WSAS Ethics Assessment
Summary Report for the WSAS UCC
December 8, 2009
Background
One hundred and five undergraduates participated in the WSAS Ethics assessment during spring 2009. The students were enrolled in one of seven sections in three courses:
- ENG 2100
- ENG 2800/2850
- HIS 4900
Scoring Methodology
(From Thomas Teufel) As part of our calibration exercises (the first 6 papers on the scoring sheet), we discovered that by far the best way to get at the strengths and weaknesses of any given essay was to let the raters discuss those strengths and weaknesses. We did the following. The raters would work on chunks of 5 papers at a time, then score them independently of each other, then discuss the papers and their scoring and come to a joint conclusion. As a result we now have three sets of scores. One for each rater and a joint one. The raters were emphatic that the joint conclusion does not reflect deal making between them but, rather, that each was able to point out to the other aspects of any given paper that they had overlooked or over- or underemphasized in their individual rating. As a result, the joint score appears to be a genuine corrective on rater oversight and error and represents the most objective (namely: inter-subjective) assessment of the essays that two committed individuals could come up with (each chunk of 5 took them an hour to analyze—the whole exercise took more than 20 hours, stretched across three days.
Summary of Findings
The overall mean scores indicate that students performed best on the Principle criteria, followed closely by performance on the What If category. Students achieved a mean score greater 2.00 on both criteria and across both Joint and Individual ratings (Appendices 2 and 3).
Student performance was weakest in the areas of Argumentation and Objectivity. Across both Joint and Individual ratings, the mean scores for both criteria fell below a 2.00, indicating that student performance failed to meet a rating of “Mediocre” (Appendices 2 and 3).
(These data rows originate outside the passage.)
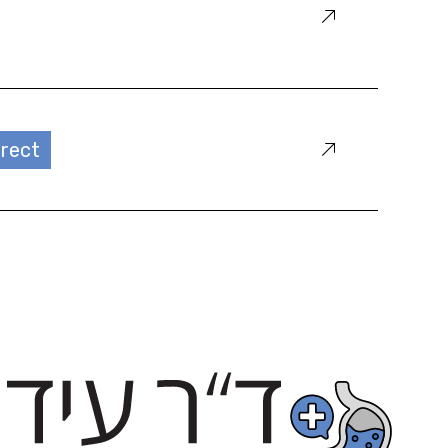
irect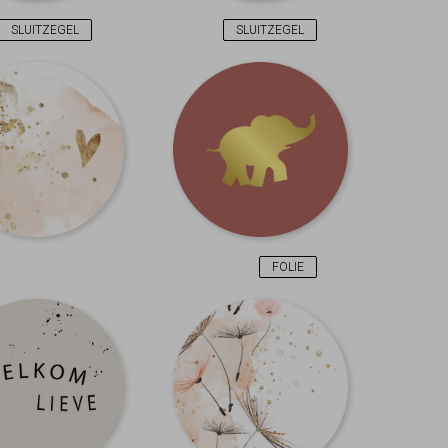
SLUITZEGEL
SLUITZEGEL
FOLIE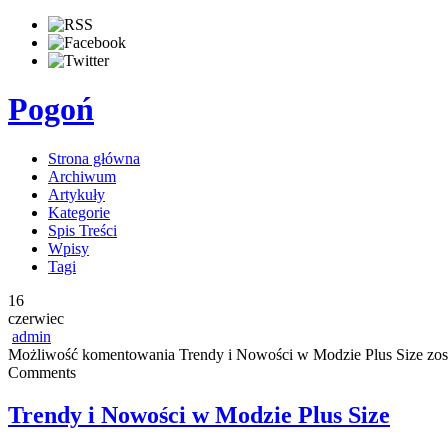
Pogoń
Strona główna
Archiwum
Artykuły
Kategorie
Spis Treści
Wpisy
Tagi
16
czerwiec
admin
Możliwość komentowania
Trendy i Nowości w Modzie Plus Size
zos
Comments
Trendy i Nowości w Modzie Plus Size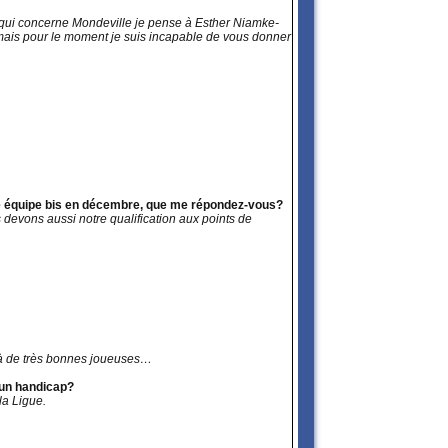
 qui concerne Mondeville je pense à Esther Niamke-
es mais pour le moment je suis incapable de vous donner
 une équipe bis en décembre, que me répondez-vous?
 devons aussi notre qualification aux points de
e à de très bonnes joueuses…
 un handicap?
la Ligue.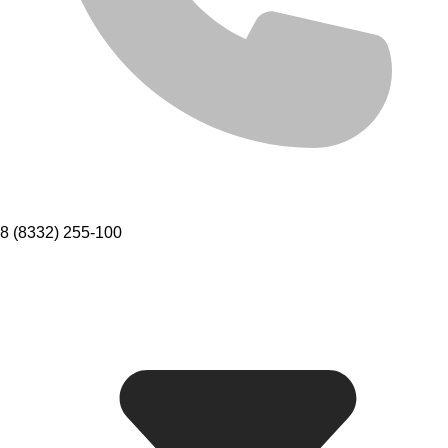
8 (8332) 255-100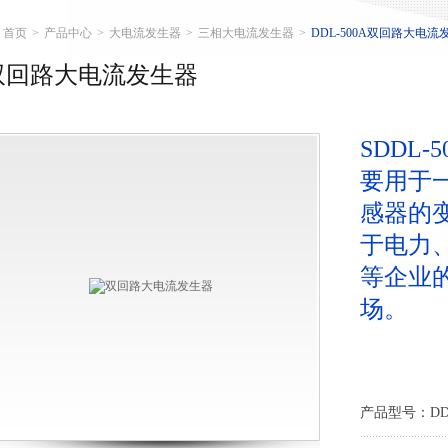
首页
>
产品中心
>
大电流发生器
>
三相大电流发生器
>
DDL-500A双回路大电流
双回路大电流发生器
SDDL
要用于
感器的
于电力
等企业
场。
产品型号：DDL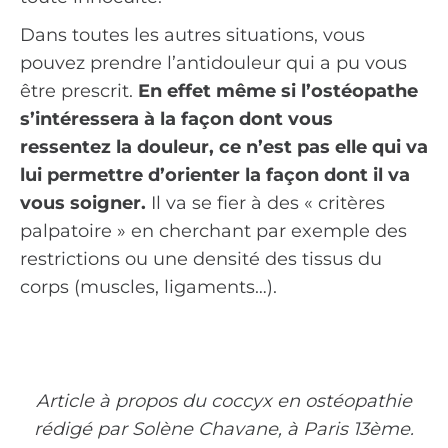
Dans toutes les autres situations, vous
pouvez prendre l’antidouleur qui a pu vous
être prescrit.
En effet même si l’ostéopathe
s’intéressera à la façon dont vous
ressentez la douleur, ce n’est pas elle qui va
lui permettre d’orienter la façon dont il va
vous soigner.
Il va se fier à des « critères
palpatoire » en cherchant par exemple des
restrictions ou une densité des tissus du
corps (muscles, ligaments…).
Article à propos du coccyx en ostéopathie
rédigé par Solène Chavane, à Paris 13ème.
Over twenty-five percent of students scored the lowest possible rating in the Objectivity category, based on both Joint and Individual ratings.
When broken out by course, theratings were similar to overall performance in that mean scores were highest on Principle and What If criteria (Appendices 4 and 5). Student performance was rated below a “Mediocre” score on both the Objectivity and Argumentation criteria. (Note: The cell Ns were too small to permit an analysis comparing the means of students by course).
There were no statistically significant differences between the group means of the students who have taken PHI 1500 (N= 30), PHI 1600 (N = 9), and PHI 1700 (N= 12) and students who did not take those courses.[1] (Note: The Ns were too small to permit further analysis.)
Native freshmen and transfer students performed similarly across the 4 criteria of the rubric. There were no statistically significant differences between group means by admission type (Appendix 6).
Appendices
- Scoring Rubric
- Frequency Counts and Percents, Individual Scores
- Frequency Counts and Percents, Joint Scores
- Frequency Counts and Percents by Course, Individual Scores
- Frequency Counts and Percents by Course, Joint Scores
- Analysis of Scores by Freshman/Transfer Status
1
Prepared by the Office of Institutional Research and Program Assessment
BaruchCollege, CUNY
[1] Since the mean differences (between those who took a PHI course and those who did not) were not statistically significant across the ethics criteria, by extrapolation, we can conclude that taking a PHI course does not have a statistically differential impact across ENG2100, Great Works, and History regarding the ethic criteria. The same reasoning applies to Freshmen vs. Transfers.